Mobile exploits aren’t yet widespread; inherent security protections built into mobile devices, operating systems and networks have thus far largely deterred malware that gets secretly downloaded to mobile devices. But mobile users are still subjected to socially engineered attacks like phishing, and technologies (like QR codes) expose them in new ways.
Criminals always follow the money and with growth in mobile broadband at the base of the power curve and the billions of devices forecast to be navigating the web, there is little doubt tremendous energy will be expended to target mobile devices. They will become prime targets especially since people are already comfortable banking and executing other kinds of transactions from their smartphones.
Mobile network operators face different challenges than their fixed network counterparts. Although mobile devices like tablets and smartphones have become extraordinarily powerful they still have processor and memory constraints as compared to even modest laptop computers. With this kind of environment, traditional security solutions (like client software) introduce trade-offs. Mobile users won’t be happy if security software noticeably impairs the performance of their devices, especially if they’re depending on it for directions or information while they’re on the go.
Using precious bandwidth for shipping security software updates is also unlikely to appeal to either network operators or mobile users. For network operators aggregate bandwidth consumption for updates will be substantial and there is a real cost associated with its use. Users like the idea of security but if the practical reality means waiting for an update rather than surfing to find the nearest restaurant they’ll always prefer the latter and will quickly tire of intrusions that interrupt their routines.
There are other, more subtle issues with mobile. With mobile devices in general there’s less opportunity to provide context and cues to users to alert them to security threats. Small(er) screens introduce unique human factors challenges. With less display area there’s a reflexive tendency to scroll to where the action is on the screen and even experienced users may miss important cues indicating a security threat, for instance by quickly scrolling below the address bar in a browser window.
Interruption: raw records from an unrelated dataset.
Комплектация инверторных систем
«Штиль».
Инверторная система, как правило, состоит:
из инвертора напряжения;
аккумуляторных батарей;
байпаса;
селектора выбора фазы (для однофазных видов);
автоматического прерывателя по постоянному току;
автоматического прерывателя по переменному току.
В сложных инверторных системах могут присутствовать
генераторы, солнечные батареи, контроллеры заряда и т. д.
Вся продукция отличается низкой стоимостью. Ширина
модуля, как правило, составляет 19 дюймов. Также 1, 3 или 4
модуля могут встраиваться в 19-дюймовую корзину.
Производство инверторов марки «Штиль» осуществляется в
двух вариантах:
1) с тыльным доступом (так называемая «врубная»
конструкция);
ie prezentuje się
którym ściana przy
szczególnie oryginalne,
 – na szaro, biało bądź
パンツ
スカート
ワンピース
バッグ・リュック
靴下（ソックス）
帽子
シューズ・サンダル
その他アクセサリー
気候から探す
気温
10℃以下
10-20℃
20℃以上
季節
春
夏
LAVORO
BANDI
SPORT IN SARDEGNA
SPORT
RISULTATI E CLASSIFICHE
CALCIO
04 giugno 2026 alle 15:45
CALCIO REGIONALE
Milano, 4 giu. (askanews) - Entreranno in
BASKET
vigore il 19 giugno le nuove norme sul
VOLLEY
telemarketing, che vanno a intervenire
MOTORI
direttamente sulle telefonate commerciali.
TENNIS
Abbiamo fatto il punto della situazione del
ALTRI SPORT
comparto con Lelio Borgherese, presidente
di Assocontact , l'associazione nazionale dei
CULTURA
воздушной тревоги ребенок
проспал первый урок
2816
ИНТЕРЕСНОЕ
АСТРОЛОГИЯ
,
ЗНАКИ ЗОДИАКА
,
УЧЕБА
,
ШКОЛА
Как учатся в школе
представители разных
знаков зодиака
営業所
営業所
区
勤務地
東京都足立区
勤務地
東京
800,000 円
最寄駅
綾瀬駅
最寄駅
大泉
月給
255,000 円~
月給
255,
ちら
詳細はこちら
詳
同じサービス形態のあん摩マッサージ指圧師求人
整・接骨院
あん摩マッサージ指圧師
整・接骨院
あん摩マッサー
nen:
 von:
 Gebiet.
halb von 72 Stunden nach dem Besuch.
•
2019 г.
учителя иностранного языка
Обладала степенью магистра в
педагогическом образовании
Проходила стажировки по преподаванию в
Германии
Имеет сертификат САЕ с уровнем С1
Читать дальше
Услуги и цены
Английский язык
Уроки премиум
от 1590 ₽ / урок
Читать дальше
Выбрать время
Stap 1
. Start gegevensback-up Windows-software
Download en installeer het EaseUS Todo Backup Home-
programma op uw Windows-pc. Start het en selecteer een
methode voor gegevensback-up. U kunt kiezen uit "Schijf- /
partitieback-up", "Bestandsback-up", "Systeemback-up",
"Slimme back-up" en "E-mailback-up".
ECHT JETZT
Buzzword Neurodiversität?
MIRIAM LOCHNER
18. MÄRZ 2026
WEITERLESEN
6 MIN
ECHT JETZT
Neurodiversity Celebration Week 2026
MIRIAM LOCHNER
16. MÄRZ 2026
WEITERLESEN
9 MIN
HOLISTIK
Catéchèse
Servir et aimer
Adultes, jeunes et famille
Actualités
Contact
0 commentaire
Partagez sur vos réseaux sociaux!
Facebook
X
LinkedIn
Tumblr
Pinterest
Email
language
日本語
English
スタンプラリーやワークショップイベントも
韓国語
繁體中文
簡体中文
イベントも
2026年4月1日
Just as criminals are dependent on networks for launching their exploits, they’re also dependent on the network to harvest their gains; they need phishing sites to gather valuable personal information, drop-off sites for malware to upload personal information, and in the future Command and Control for botnets. These telltale signs reveal their presence.
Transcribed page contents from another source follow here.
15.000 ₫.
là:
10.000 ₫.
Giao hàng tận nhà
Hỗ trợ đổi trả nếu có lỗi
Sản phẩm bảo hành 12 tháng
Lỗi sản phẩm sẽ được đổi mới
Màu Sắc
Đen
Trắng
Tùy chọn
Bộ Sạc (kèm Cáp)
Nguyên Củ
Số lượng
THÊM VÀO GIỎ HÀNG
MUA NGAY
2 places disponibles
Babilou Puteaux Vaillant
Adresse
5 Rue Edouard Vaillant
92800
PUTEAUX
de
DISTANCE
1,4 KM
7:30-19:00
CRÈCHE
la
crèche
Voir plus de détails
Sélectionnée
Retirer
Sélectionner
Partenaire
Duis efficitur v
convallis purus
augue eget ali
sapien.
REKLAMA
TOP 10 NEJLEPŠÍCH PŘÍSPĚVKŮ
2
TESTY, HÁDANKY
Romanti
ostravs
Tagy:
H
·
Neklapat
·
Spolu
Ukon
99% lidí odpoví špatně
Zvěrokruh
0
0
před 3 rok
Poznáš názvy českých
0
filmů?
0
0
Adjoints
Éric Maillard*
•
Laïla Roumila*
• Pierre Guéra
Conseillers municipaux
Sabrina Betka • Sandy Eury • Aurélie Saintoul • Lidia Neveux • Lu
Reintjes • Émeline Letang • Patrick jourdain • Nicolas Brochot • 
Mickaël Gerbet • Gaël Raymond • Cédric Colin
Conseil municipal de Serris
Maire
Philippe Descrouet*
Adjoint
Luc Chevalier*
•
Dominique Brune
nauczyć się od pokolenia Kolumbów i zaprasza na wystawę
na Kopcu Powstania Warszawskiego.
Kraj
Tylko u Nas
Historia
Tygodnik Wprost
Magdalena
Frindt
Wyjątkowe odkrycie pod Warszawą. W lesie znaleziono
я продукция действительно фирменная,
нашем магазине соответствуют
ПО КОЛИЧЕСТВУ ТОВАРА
Mobile network operators have a unique opportunity to address these issues. Enabling a layer of security protections in the network is an obvious alternative to traditional approaches. Network based protections offload the burden on mobile devices and eliminate the need to continually update what will rapidly grow to be billions of devices.
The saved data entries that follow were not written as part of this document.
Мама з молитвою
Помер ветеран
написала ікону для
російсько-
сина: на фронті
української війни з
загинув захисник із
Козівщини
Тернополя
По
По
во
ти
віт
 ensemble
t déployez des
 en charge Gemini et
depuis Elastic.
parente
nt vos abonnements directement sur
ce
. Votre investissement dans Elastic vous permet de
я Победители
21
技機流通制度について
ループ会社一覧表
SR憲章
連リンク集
Leveraging the DNS as a network based security solution offers even more benefits as discussed in these posts: Strategic Vantage Point, The Power of the Control Plane, Advantage DNS. Most importantly, it allows network operators to demonstrate an active commitment to protecting their customers – enhancing their safety online and improving their overall Internet experience. This will increase their affinity for the base service and make them more receptive to other offers.